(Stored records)
*** Block opens ***
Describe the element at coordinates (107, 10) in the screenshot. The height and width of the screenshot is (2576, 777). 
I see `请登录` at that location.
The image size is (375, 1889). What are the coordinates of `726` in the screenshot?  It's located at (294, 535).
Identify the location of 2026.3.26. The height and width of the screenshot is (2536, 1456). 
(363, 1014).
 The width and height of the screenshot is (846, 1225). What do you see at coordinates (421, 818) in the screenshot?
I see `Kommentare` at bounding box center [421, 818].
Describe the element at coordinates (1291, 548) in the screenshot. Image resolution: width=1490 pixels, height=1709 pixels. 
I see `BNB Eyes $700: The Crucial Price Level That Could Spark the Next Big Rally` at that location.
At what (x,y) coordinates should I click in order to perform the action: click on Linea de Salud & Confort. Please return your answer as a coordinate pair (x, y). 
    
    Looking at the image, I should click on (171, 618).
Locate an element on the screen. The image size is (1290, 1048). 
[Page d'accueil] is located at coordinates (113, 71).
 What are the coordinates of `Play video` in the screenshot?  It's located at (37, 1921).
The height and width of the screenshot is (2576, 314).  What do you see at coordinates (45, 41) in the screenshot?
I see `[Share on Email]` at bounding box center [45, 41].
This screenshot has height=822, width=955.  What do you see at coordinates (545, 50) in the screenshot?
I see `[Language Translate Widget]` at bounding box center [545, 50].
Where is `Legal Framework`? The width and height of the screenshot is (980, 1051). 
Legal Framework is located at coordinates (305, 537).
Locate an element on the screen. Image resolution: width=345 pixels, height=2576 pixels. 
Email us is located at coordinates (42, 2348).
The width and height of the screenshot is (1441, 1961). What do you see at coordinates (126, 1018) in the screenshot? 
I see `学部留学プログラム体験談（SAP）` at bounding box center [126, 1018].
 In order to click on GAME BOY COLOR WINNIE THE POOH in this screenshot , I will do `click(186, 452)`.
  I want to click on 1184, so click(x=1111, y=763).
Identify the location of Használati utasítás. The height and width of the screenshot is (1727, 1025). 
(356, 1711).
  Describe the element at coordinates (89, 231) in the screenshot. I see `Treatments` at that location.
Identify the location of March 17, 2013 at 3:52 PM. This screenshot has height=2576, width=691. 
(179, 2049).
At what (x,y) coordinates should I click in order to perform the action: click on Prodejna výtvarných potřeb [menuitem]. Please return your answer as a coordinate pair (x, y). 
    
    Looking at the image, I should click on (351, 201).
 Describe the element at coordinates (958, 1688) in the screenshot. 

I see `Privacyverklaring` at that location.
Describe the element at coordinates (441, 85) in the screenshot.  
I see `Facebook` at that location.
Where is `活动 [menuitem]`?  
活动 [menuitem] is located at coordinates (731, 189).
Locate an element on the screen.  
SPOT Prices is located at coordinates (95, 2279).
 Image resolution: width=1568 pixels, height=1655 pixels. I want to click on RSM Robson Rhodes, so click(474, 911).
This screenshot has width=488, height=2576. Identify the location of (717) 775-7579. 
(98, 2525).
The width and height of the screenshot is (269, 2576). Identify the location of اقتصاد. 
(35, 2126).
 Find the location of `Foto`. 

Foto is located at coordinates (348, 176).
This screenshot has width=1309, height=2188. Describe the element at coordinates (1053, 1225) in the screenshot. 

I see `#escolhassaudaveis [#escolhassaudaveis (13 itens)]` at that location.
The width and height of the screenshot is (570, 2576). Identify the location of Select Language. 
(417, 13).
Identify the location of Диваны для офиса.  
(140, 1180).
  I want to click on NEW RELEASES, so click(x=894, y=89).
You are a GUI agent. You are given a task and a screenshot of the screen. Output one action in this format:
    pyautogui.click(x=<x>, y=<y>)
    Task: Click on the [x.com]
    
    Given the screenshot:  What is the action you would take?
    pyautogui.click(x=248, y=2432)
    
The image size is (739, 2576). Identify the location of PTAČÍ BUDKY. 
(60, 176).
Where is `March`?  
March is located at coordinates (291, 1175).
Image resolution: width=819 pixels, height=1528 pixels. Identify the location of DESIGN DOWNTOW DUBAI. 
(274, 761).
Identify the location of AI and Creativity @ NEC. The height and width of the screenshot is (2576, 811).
*** Block closes ***
**Exercise directions**
The entries are to be duplicated exactly, with nothing changed.

**Task output**
Describe the element at coordinates (107, 10) in the screenshot. The height and width of the screenshot is (2576, 777). 
I see `请登录` at that location.
The image size is (375, 1889). What are the coordinates of `726` in the screenshot?  It's located at (294, 535).
Identify the location of 2026.3.26. The height and width of the screenshot is (2536, 1456). 
(363, 1014).
 The width and height of the screenshot is (846, 1225). What do you see at coordinates (421, 818) in the screenshot?
I see `Kommentare` at bounding box center [421, 818].
Describe the element at coordinates (1291, 548) in the screenshot. Image resolution: width=1490 pixels, height=1709 pixels. 
I see `BNB Eyes $700: The Crucial Price Level That Could Spark the Next Big Rally` at that location.
At what (x,y) coordinates should I click in order to perform the action: click on Linea de Salud & Confort. Please return your answer as a coordinate pair (x, y). 
    
    Looking at the image, I should click on (171, 618).
Locate an element on the screen. The image size is (1290, 1048). 
[Page d'accueil] is located at coordinates (113, 71).
 What are the coordinates of `Play video` in the screenshot?  It's located at (37, 1921).
The height and width of the screenshot is (2576, 314).  What do you see at coordinates (45, 41) in the screenshot?
I see `[Share on Email]` at bounding box center [45, 41].
This screenshot has height=822, width=955.  What do you see at coordinates (545, 50) in the screenshot?
I see `[Language Translate Widget]` at bounding box center [545, 50].
Where is `Legal Framework`? The width and height of the screenshot is (980, 1051). 
Legal Framework is located at coordinates (305, 537).
Locate an element on the screen. Image resolution: width=345 pixels, height=2576 pixels. 
Email us is located at coordinates (42, 2348).
The width and height of the screenshot is (1441, 1961). What do you see at coordinates (126, 1018) in the screenshot? 
I see `学部留学プログラム体験談（SAP）` at bounding box center [126, 1018].
 In order to click on GAME BOY COLOR WINNIE THE POOH in this screenshot , I will do `click(186, 452)`.
  I want to click on 1184, so click(x=1111, y=763).
Identify the location of Használati utasítás. The height and width of the screenshot is (1727, 1025). 
(356, 1711).
  Describe the element at coordinates (89, 231) in the screenshot. I see `Treatments` at that location.
Identify the location of March 17, 2013 at 3:52 PM. This screenshot has height=2576, width=691. 
(179, 2049).
At what (x,y) coordinates should I click in order to perform the action: click on Prodejna výtvarných potřeb [menuitem]. Please return your answer as a coordinate pair (x, y). 
    
    Looking at the image, I should click on (351, 201).
 Describe the element at coordinates (958, 1688) in the screenshot. 

I see `Privacyverklaring` at that location.
Describe the element at coordinates (441, 85) in the screenshot.  
I see `Facebook` at that location.
Where is `活动 [menuitem]`?  
活动 [menuitem] is located at coordinates (731, 189).
Locate an element on the screen.  
SPOT Prices is located at coordinates (95, 2279).
 Image resolution: width=1568 pixels, height=1655 pixels. I want to click on RSM Robson Rhodes, so click(474, 911).
This screenshot has width=488, height=2576. Identify the location of (717) 775-7579. 
(98, 2525).
The width and height of the screenshot is (269, 2576). Identify the location of اقتصاد. 
(35, 2126).
 Find the location of `Foto`. 

Foto is located at coordinates (348, 176).
This screenshot has width=1309, height=2188. Describe the element at coordinates (1053, 1225) in the screenshot. 

I see `#escolhassaudaveis [#escolhassaudaveis (13 itens)]` at that location.
The width and height of the screenshot is (570, 2576). Identify the location of Select Language. 
(417, 13).
Identify the location of Диваны для офиса.  
(140, 1180).
  I want to click on NEW RELEASES, so click(x=894, y=89).
You are a GUI agent. You are given a task and a screenshot of the screen. Output one action in this format:
    pyautogui.click(x=<x>, y=<y>)
    Task: Click on the [x.com]
    
    Given the screenshot:  What is the action you would take?
    pyautogui.click(x=248, y=2432)
    
The image size is (739, 2576). Identify the location of PTAČÍ BUDKY. 
(60, 176).
Where is `March`?  
March is located at coordinates (291, 1175).
Image resolution: width=819 pixels, height=1528 pixels. Identify the location of DESIGN DOWNTOW DUBAI. 
(274, 761).
Identify the location of AI and Creativity @ NEC. The height and width of the screenshot is (2576, 811).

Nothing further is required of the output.